5. Rencana Kerja (Renja)
Renja Kementerian/Lembaga pada tingkat nasional disusun dengan berpedoman pada Renstra
Kementerian/Lembaga dan mengacu pada prioritas pembangunan Nasional dan pagu indikatif, serta
memuat kebijakan, program, dan kegiatan pembangunan baik yang dilaksanakan langsung oleh
Pemerintah maupun yang ditempuh dengan mendorong partisipasi masyarakat. Sedangkan Renja-SKPD
disusun dengan berpedoman kepada Renstra SKPD dan mengacu kepada RKP, memuat kebijakan,
program, dan kegiatan pembangunan baik yang dilaksanakan langsung oleh Pemerintah Daerah maupun
yang ditempuh dengan mendorong partisipasi masyarakat.

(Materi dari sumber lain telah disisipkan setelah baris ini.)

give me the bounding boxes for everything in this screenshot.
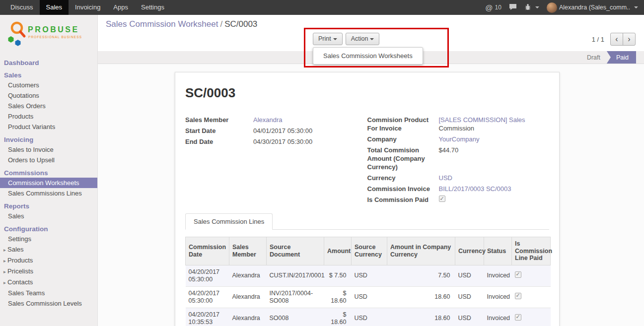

Perencanaan pembangunan Nasional dan Daerah diatas harus dilakukan secara terpadu, dengan
memperhitungkan kebutuhan rakyat dan memanfaatkan ketersediaan sumber daya, informasi, ilmu
pengetahuan dan teknologi, serta perkembangan dunia global, yang semata-mata ditujukan untuk
meningkatkan kesejahteraan rakyat.
2.4 Pelaksanaan Anggaran Keuangan Daerah dan Negara
Setelah APBDN ditetapkan secara terperinci dengan undang-undang,maka pelaksanaan di atur
lebih lanjut dengan keputusan presiden sebagai pedoman bagi kementrian negara/lembaga dalam
pelaksanaan anggaran.Pengaturan dalam keputusan presiden tersebut terutama dalam hal-hal yang
belum di perincidi dalam Undang-Undang APBDN, seperti ,alokasi anggaran untuk kantor daerah
kementrian Negara/lembaga, pembayaran gaji dalam belanja pegawai, pembayaran untuk tunggakan
yang menjadi beban kementerian Negara/lembaga, dan alokasi dana perimbangan untuk
provinsi/kabupaten/kota dan alokasi subsidi sesuai dengan keperluan perusahaan/badan yang
menerima.
Pemerintahan pusat dan pemerintah pusat dan pemirintah daerah menyampaikanl laporan
realisi semester pertama kepada DPR/DPRD pada akhir juli tahun anggran yang bersangkutan untuk
memberi informasi mengenai perkembangan pelaksanaan APBN/APBD. Laporan realisasi tersebut
menjadi bahan evaluasi pelaksanaan APBN/APBD semester pertama dan penyesuain/perubahan
APBN/APBD pada semester berikutnya.Ketentuan megenai pegelolaan keuangan Negara dalam rangka
pelaksanaan APBN/APBD ditetapkan tersendiri dalam Undang-Undang yang mengatur perbendaharaan
negara mengingat lebih banyak menyangkut hubung administrative antar-kementerian negara/lembaga
di linkungan pemerintah.
2.4.1 Pelaksanaan Anggaran Keuangan Daerah
Anggaran Pendapatan dan Belanja Daerah (APBD), adalah rencana keuangan tahunan
pemerintah daerah di Indonesia yang disetujui oleh Dewan Perwakilan Rakyat Daerah. APBD ditetapkan
dengan Peraturan Daerah.
Tatacara tentang pertanggungjawaban pelaksanaan APBD diatur dalam Peraturan Pemerintah
Nomor 58 Tahun 2005 yang dijabarkan lebih rinci dalam Permendagri Nomor 13 Tahun 2006
sebagaimana telah diubah dengan Permendagri Nomor 59 Tahun 2007 dan Permendagri Nomor 21
Tahun 2011. Dengan berpedoman kepada Permendagri tersebut, pemerintah daerah menyusun
mekanisme dan prosedur pertanggungjawaban pelaksanaan APBD yang ditetapkan dengan
Peraturan/Keputusan Kepala Daerah yang bersangkutan.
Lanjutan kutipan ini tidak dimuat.